In my infrastructure, there is a web site on Apache, and it has a contact form with captcha. Some spammers employ human data entry staff, and they get through. Others employ AI bots that also get through. My predecessor set up an .htaccess file with a 'Require not ip' element, to which we keep adding networks owned by the hosting companies from which attacks originate. This helps cut down on spam, but when I started here I began to notice odd behavior:
- if I add my LAN IP to the 'Require not ip' line, then Apache won't let me access the site while I can still access it from other LAN IPs, which is expected and good
but
- every once in a while I resolve the spammer's IP and want to add the subnet that it belongs to, but it is already in the .htaccess file, so it should not have been able to access the contact form
So far, I had 2 such incidents out of a few dozens of added subnets, so the failure rate of this design seems to be quite low but still above zero.
I am so confused because Apache documentation plainly states that 'Require not ip' blocks access, period.
Do I misunderstand anything about it?
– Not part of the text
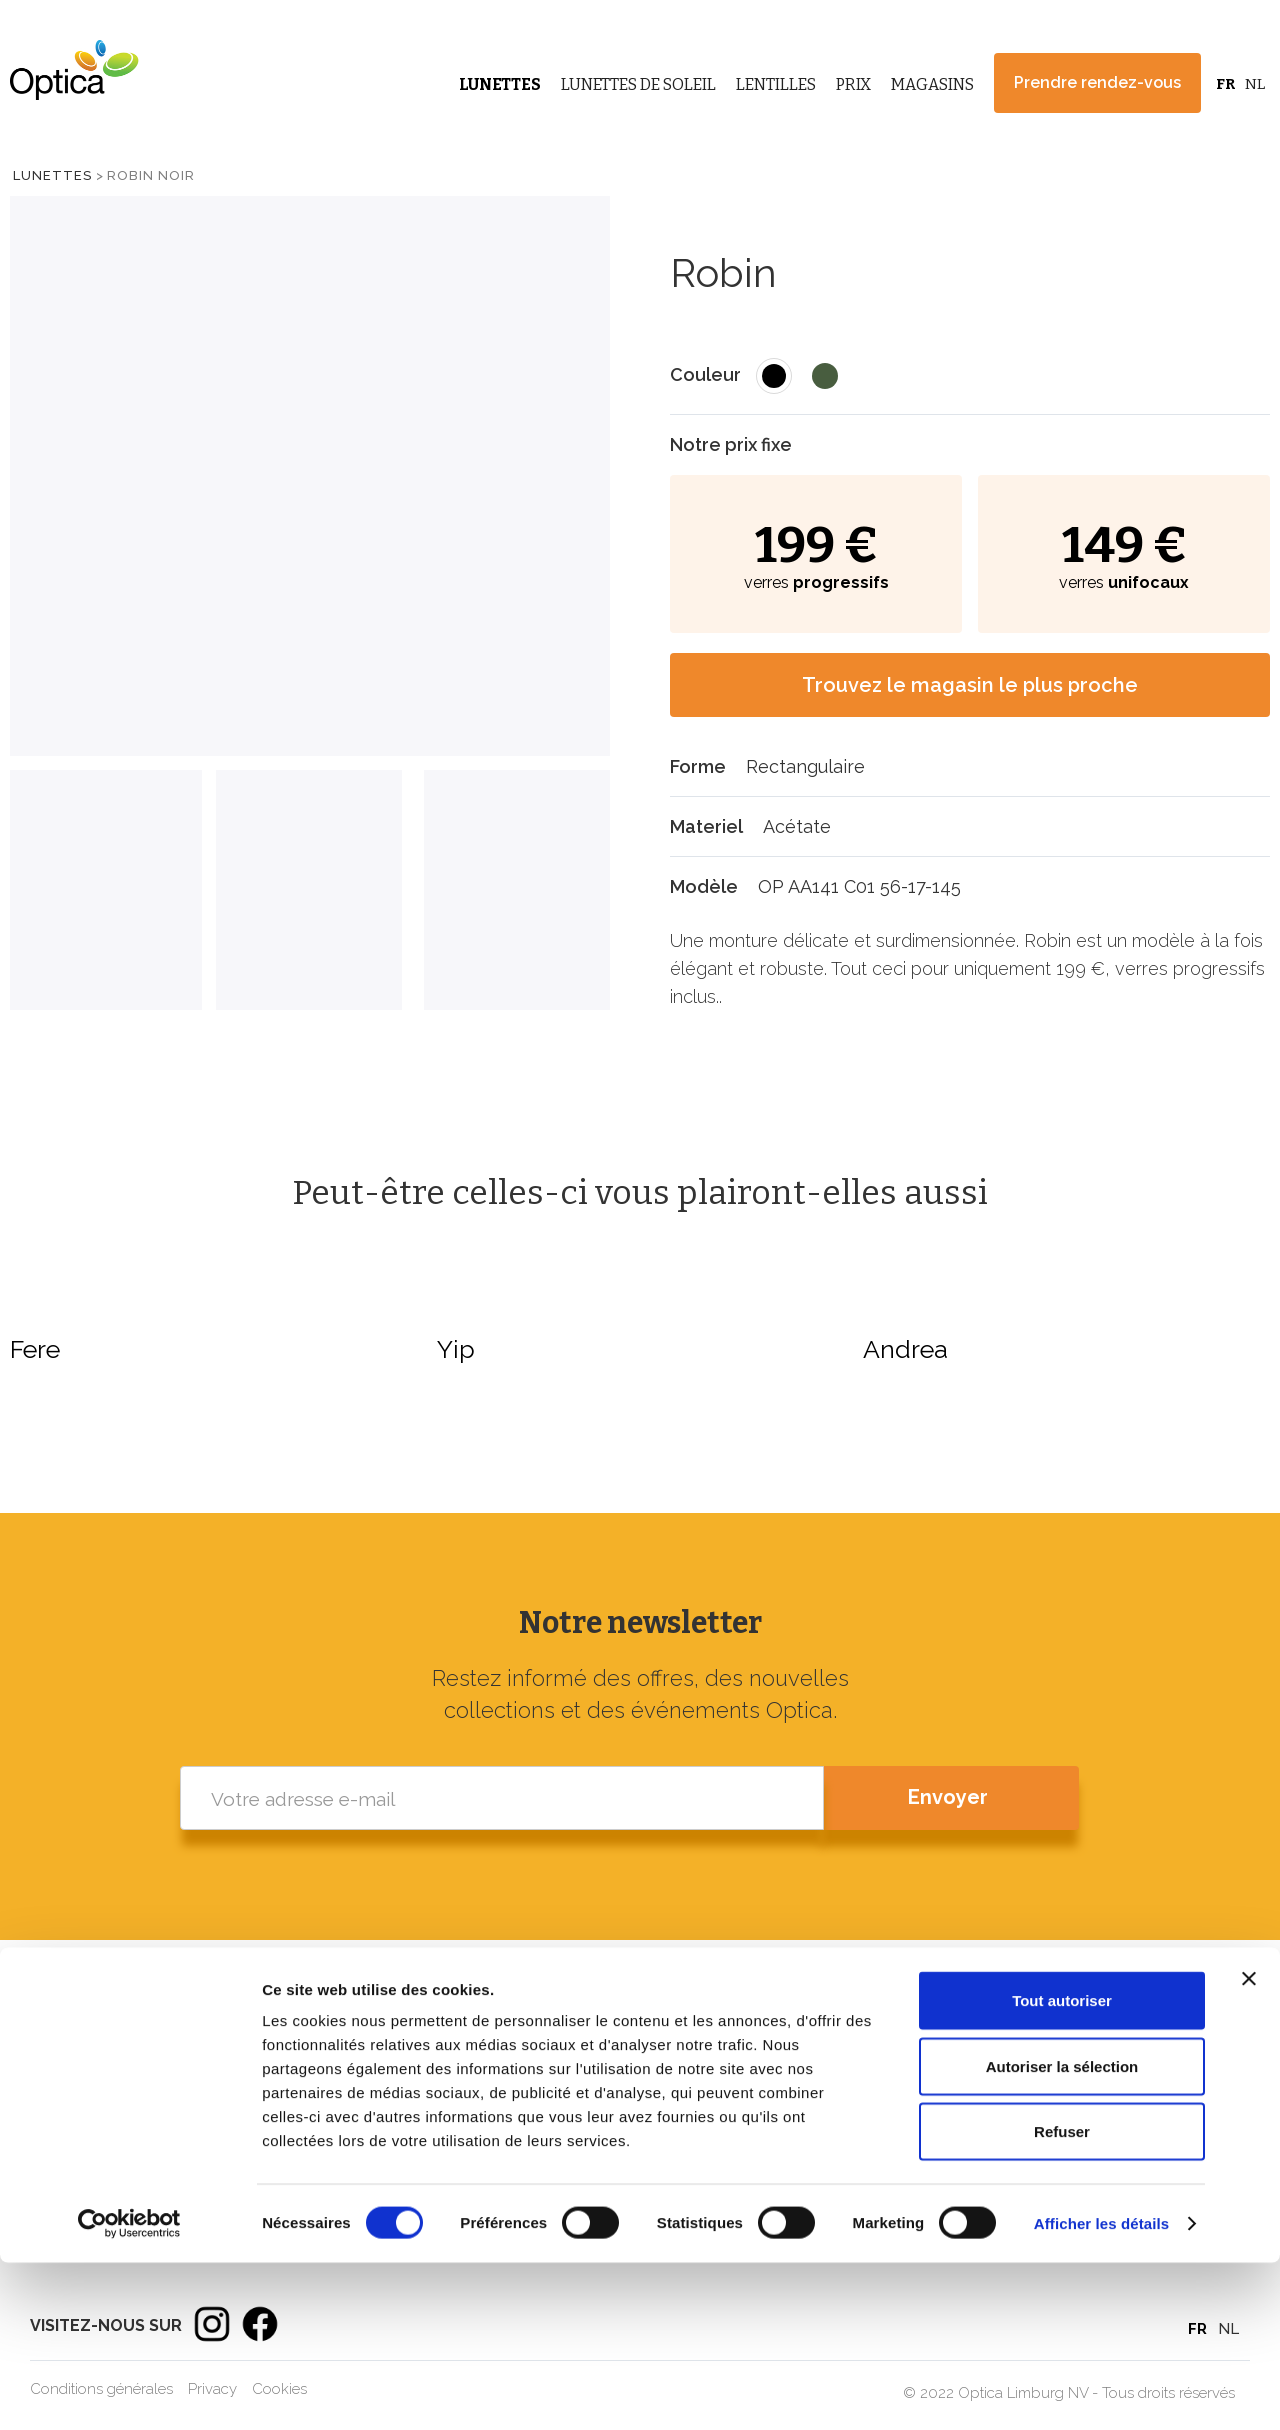 The width and height of the screenshot is (1280, 2430). Describe the element at coordinates (638, 84) in the screenshot. I see `Lunettes de Soleil` at that location.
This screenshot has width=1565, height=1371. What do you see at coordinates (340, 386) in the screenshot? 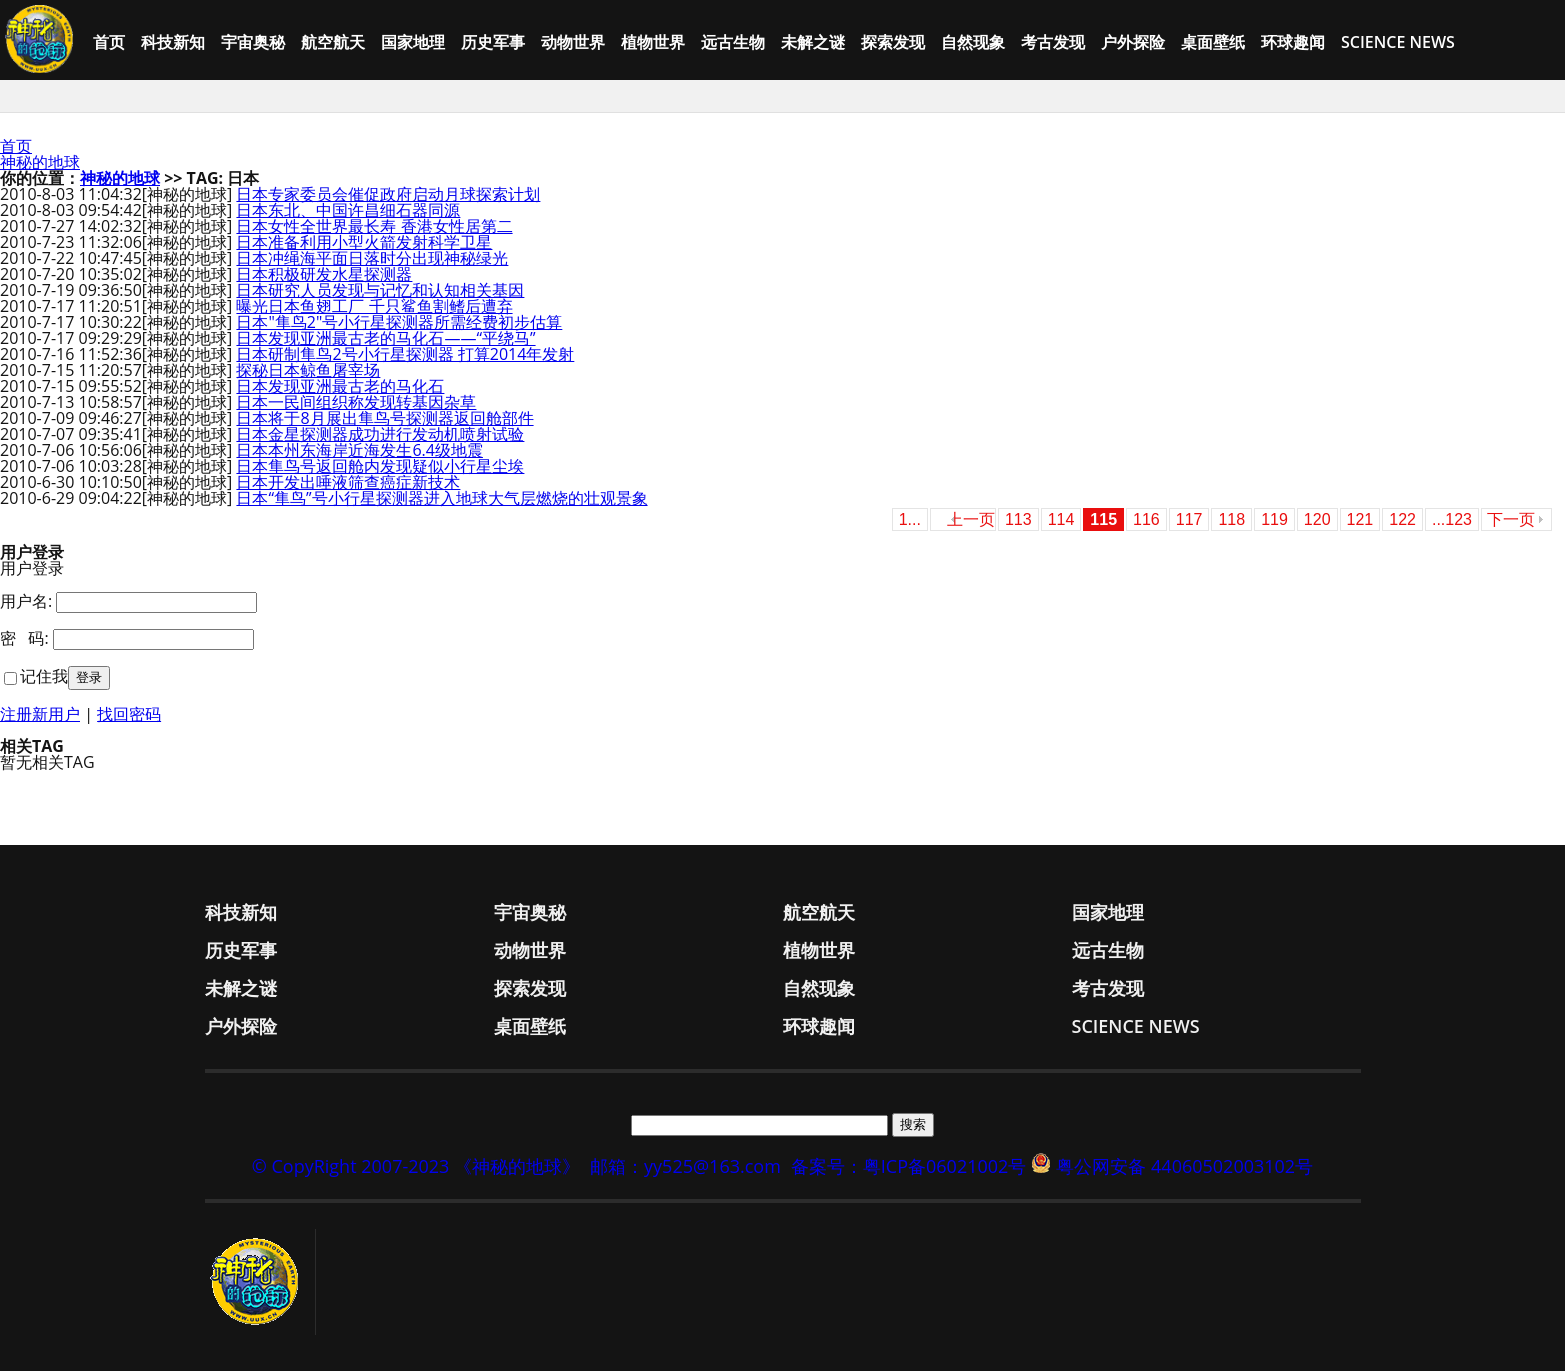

Maybe it is the format that I use, for example 192.168.0.0/24, but it seems to work for real LAN subnets, so it should work for public addresses as well.
J.
Also, inexplicably, line continuation described at https://httpd.apache.org/docs/2.4/configuring.html#page-header does not seem to work for 'Require not ip' element that keeps growing. It only seems to work when all of the subnets are on one line, but when I terminate it at let's say 256th column with a backslash, the site does not load due to internal server error. Revert to the single line, and all is nice and dandy again.
So, either I misunderstand everything that I read in Apache dox, or Apache does not work the documented way. This really feels so weird.